A column of roughly 440 motor-bike-mounted fighters—identified by local officials as Taʿaisha tribal militiamen from Umm Dafuq—has crossed into the Central African Republic (C.A.R.), heightening fears of an attack on the Kara-dominated town of Birao.
Local authorities and residents say the men, dressed in mixed camouflage, slipped over the frontier three days ago and are now positioned on scrubland east and north of Birao, only “dozens of kilometres” away. The fighters reportedly intend to avenge the killing of three Sudanese herders earlier this week, an assault blamed on Kara tribesmen.
“They are our own residents, mobilised for revenge,” a senior Umm Dafuq official told Darfur 24. “We are urging them to return before blood is spilled.”
Who backs them?
The fighters are not part of the Rapid Support Forces (RSF) and do not constitute a formal battalion in General al-Burhan’s army (SAF), but community elders and security sources say SAF recruiters have recently courted Taʿaisha men, distributing army IDs and salaries in an effort to build auxiliary forces against the RSF.
No credible evidence links this contingent to the RSF command, and RSF spokespeople deny involvement.
The Sudan–C.A.R. border has long been a corridor for seasonal livestock migration and sporadic tribal violence. In June, clashes broke out between Sudan’s Taʿaisha and C.A.R.’s Kara militias. Human-rights groups fear renewed fighting could endanger about 38 000 Sudanese refugees sheltering around Birao after fleeing Sudan’s wider civil war.

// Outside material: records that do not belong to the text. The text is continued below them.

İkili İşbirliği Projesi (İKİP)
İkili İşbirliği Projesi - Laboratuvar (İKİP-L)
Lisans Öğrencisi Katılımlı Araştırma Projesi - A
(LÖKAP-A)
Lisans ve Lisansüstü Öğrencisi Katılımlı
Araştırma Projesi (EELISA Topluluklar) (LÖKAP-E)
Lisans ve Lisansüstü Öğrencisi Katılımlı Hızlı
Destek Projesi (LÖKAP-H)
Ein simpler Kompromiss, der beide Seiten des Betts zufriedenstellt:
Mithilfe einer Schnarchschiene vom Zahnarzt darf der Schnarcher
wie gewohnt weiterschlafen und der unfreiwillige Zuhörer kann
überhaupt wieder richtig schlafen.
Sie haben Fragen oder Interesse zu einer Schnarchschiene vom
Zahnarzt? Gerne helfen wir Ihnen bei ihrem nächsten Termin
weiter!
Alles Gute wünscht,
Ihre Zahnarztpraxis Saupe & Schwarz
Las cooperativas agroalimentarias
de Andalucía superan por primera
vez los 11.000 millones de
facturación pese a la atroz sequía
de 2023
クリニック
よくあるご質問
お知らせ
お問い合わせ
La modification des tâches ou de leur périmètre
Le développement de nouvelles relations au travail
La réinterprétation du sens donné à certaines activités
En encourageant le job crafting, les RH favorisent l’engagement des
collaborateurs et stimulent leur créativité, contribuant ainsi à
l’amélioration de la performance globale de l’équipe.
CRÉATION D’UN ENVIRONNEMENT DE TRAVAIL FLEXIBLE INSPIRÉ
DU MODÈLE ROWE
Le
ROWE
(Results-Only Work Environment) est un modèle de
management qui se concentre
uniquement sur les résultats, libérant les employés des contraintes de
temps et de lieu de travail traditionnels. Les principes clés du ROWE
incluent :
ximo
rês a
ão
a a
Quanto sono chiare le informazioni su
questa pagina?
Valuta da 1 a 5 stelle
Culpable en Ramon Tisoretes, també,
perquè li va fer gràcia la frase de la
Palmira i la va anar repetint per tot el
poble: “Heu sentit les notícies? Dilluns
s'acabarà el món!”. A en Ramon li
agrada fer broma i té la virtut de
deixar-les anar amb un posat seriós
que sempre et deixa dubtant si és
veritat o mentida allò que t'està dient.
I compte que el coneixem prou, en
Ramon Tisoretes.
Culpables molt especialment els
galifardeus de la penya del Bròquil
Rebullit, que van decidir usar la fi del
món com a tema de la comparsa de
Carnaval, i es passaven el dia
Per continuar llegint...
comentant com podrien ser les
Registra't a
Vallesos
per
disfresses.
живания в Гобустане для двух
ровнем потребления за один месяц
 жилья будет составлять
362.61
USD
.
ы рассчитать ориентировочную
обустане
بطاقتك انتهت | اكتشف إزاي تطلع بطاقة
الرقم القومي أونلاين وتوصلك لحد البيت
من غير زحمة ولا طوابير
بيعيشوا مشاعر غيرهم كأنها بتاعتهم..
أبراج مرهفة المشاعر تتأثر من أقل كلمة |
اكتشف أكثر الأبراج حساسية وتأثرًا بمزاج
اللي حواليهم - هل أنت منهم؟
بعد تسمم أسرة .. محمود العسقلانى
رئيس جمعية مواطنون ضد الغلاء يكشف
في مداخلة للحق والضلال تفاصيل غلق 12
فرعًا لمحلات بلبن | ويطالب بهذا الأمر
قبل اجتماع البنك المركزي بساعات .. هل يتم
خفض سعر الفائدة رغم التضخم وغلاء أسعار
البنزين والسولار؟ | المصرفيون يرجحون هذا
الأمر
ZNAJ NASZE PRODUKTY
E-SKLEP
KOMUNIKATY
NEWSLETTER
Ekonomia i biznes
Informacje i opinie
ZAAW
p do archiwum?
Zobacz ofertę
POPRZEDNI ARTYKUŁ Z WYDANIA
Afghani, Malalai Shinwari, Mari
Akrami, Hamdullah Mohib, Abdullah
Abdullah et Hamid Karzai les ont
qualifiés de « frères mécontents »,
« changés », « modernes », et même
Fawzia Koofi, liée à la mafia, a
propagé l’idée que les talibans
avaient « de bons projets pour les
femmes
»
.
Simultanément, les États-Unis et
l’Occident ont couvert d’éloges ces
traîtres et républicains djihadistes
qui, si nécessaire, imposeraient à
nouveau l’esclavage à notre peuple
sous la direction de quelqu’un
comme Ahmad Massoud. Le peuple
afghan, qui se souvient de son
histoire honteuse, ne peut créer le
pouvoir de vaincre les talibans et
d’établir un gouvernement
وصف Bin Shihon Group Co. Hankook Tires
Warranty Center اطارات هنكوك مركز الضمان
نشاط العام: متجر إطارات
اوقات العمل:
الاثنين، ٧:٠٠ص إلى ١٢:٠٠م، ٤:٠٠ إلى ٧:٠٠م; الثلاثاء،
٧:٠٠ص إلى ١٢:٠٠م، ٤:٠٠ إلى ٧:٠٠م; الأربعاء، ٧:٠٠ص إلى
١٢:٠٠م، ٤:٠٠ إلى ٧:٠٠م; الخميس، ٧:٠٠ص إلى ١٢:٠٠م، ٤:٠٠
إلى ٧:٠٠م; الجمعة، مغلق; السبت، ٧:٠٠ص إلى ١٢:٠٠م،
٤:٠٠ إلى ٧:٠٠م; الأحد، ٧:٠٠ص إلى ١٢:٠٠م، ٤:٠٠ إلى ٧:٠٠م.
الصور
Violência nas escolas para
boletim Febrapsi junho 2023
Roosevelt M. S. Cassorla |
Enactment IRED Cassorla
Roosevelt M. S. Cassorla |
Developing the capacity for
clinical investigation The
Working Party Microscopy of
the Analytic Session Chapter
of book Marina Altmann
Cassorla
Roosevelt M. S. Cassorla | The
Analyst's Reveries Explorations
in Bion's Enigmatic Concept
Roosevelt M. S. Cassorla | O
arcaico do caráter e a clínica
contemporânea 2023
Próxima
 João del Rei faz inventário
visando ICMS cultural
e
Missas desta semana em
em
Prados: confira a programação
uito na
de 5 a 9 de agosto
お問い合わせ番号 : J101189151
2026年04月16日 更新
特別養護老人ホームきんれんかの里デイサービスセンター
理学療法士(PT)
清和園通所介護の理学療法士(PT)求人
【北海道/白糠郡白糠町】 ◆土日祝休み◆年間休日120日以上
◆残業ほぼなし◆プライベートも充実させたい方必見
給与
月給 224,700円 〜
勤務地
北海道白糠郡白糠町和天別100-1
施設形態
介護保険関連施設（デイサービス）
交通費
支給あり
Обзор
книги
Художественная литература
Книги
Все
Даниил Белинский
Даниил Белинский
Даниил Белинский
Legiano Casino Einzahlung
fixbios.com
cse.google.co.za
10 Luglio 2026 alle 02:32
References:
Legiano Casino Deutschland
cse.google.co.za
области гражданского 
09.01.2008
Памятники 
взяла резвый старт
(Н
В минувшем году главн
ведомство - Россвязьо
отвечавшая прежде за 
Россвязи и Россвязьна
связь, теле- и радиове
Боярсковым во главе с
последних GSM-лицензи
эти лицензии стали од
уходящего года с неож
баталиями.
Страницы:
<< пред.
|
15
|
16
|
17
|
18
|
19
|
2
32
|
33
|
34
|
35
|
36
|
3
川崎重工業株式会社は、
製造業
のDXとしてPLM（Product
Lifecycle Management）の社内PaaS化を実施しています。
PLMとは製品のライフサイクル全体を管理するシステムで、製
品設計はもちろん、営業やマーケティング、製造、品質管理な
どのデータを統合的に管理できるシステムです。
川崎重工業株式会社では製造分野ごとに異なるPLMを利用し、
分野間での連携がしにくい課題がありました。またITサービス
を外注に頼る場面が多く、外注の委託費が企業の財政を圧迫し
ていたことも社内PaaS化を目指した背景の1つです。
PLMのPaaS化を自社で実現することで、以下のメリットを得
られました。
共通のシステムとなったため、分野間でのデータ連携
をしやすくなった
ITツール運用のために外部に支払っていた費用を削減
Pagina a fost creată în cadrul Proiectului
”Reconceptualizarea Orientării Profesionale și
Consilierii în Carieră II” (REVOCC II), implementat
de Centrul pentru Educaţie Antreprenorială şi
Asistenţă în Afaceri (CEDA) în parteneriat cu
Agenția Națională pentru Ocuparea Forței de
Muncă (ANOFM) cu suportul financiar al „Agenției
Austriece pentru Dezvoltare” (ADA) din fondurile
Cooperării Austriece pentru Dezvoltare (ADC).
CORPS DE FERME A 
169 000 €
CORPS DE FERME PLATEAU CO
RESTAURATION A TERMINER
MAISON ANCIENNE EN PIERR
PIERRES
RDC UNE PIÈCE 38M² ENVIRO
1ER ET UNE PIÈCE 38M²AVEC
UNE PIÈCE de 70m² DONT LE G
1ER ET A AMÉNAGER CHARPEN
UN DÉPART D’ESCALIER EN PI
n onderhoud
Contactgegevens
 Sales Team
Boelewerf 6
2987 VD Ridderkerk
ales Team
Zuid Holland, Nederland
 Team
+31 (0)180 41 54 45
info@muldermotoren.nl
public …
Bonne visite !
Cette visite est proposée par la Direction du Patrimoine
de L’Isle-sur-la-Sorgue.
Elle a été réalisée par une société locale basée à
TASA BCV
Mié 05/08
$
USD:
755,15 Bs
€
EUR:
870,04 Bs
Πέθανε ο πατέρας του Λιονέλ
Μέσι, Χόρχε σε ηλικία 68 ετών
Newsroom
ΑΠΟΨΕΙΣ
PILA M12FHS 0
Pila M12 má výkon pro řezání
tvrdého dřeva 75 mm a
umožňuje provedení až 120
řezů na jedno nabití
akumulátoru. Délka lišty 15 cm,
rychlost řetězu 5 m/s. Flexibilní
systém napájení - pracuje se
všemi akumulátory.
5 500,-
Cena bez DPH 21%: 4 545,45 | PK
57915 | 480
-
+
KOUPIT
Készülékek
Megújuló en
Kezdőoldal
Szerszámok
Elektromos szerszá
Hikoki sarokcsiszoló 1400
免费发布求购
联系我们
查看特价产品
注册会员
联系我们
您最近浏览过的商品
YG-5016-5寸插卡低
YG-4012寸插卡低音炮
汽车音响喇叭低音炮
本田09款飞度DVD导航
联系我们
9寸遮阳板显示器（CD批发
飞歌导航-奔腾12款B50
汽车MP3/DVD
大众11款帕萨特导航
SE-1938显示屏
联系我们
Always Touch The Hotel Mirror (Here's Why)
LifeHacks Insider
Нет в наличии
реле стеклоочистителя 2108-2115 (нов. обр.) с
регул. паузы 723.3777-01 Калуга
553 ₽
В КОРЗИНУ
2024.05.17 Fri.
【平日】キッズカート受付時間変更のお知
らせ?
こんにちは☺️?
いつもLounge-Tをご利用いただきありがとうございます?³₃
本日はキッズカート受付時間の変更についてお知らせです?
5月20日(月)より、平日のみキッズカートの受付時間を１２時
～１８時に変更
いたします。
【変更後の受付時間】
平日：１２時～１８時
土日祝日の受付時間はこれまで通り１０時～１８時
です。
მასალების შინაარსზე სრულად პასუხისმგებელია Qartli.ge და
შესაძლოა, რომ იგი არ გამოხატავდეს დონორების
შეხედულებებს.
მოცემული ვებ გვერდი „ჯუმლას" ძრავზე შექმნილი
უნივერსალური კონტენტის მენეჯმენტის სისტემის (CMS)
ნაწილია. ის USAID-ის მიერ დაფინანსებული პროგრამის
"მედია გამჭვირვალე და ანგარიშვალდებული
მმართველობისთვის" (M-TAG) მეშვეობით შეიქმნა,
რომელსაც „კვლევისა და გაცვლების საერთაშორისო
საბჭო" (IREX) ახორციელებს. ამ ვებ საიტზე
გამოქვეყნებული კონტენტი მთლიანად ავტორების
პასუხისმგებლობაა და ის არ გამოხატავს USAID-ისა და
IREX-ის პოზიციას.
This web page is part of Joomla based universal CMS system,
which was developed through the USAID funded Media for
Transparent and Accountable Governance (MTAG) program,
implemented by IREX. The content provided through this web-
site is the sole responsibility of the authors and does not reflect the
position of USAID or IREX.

Aid organisations say no evacuations have begun, but contingency plans are under review. Local administrations on both sides of the frontier report “limited capacity” to disarm or repatriate the fighters, who remain camped in remote scrubland.
Community leaders warn that without a swift de-escalation, the seasonal movement of thousands of Darfuri herders—and the fragile refugee presence in Birao—could become collateral to an expanding tribal feud now shading into Sudan’s national conflict.